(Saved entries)

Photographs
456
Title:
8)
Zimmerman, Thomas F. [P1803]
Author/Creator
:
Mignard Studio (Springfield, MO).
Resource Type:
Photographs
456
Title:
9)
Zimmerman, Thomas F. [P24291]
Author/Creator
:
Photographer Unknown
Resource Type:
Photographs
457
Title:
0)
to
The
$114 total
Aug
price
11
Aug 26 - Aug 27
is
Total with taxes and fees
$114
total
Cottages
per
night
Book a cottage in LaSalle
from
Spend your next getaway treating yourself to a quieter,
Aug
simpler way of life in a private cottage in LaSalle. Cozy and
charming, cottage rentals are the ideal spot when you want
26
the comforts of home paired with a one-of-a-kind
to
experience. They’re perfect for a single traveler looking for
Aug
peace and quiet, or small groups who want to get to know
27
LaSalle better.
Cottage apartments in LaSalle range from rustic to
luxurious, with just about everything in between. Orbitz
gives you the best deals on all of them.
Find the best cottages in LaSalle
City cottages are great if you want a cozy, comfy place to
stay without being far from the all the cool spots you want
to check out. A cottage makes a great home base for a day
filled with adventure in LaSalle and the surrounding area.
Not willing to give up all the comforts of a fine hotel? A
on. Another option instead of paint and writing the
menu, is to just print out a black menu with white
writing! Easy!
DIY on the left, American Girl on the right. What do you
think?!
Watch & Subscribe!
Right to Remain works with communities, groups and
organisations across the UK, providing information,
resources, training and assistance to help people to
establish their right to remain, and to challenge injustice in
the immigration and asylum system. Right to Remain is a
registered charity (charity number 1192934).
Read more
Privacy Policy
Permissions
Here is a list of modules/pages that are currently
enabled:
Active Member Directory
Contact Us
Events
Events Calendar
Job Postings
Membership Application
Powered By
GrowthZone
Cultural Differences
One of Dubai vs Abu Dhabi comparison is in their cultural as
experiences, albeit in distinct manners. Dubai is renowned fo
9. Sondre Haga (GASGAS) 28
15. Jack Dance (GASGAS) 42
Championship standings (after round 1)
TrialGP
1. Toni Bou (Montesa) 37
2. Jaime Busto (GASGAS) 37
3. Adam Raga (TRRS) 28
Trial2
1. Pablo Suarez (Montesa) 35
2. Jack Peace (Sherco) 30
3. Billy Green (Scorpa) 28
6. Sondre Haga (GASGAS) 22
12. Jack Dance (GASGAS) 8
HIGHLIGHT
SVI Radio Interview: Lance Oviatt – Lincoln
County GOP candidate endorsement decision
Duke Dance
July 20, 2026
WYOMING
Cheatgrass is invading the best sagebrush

**What you should do**:
Having gone through the data above, repeat it exactly.

**Exercise result**:
Photographs
456
Title:
8)
Zimmerman, Thomas F. [P1803]
Author/Creator
:
Mignard Studio (Springfield, MO).
Resource Type:
Photographs
456
Title:
9)
Zimmerman, Thomas F. [P24291]
Author/Creator
:
Photographer Unknown
Resource Type:
Photographs
457
Title:
0)
to
The
$114 total
Aug
price
11
Aug 26 - Aug 27
is
Total with taxes and fees
$114
total
Cottages
per
night
Book a cottage in LaSalle
from
Spend your next getaway treating yourself to a quieter,
Aug
simpler way of life in a private cottage in LaSalle. Cozy and
charming, cottage rentals are the ideal spot when you want
26
the comforts of home paired with a one-of-a-kind
to
experience. They’re perfect for a single traveler looking for
Aug
peace and quiet, or small groups who want to get to know
27
LaSalle better.
Cottage apartments in LaSalle range from rustic to
luxurious, with just about everything in between. Orbitz
gives you the best deals on all of them.
Find the best cottages in LaSalle
City cottages are great if you want a cozy, comfy place to
stay without being far from the all the cool spots you want
to check out. A cottage makes a great home base for a day
filled with adventure in LaSalle and the surrounding area.
Not willing to give up all the comforts of a fine hotel? A
on. Another option instead of paint and writing the
menu, is to just print out a black menu with white
writing! Easy!
DIY on the left, American Girl on the right. What do you
think?!
Watch & Subscribe!
Right to Remain works with communities, groups and
organisations across the UK, providing information,
resources, training and assistance to help people to
establish their right to remain, and to challenge injustice in
the immigration and asylum system. Right to Remain is a
registered charity (charity number 1192934).
Read more
Privacy Policy
Permissions
Here is a list of modules/pages that are currently
enabled:
Active Member Directory
Contact Us
Events
Events Calendar
Job Postings
Membership Application
Powered By
GrowthZone
Cultural Differences
One of Dubai vs Abu Dhabi comparison is in their cultural as
experiences, albeit in distinct manners. Dubai is renowned fo
9. Sondre Haga (GASGAS) 28
15. Jack Dance (GASGAS) 42
Championship standings (after round 1)
TrialGP
1. Toni Bou (Montesa) 37
2. Jaime Busto (GASGAS) 37
3. Adam Raga (TRRS) 28
Trial2
1. Pablo Suarez (Montesa) 35
2. Jack Peace (Sherco) 30
3. Billy Green (Scorpa) 28
6. Sondre Haga (GASGAS) 22
12. Jack Dance (GASGAS) 8
HIGHLIGHT
SVI Radio Interview: Lance Oviatt – Lincoln
County GOP candidate endorsement decision
Duke Dance
July 20, 2026
WYOMING
Cheatgrass is invading the best sagebrush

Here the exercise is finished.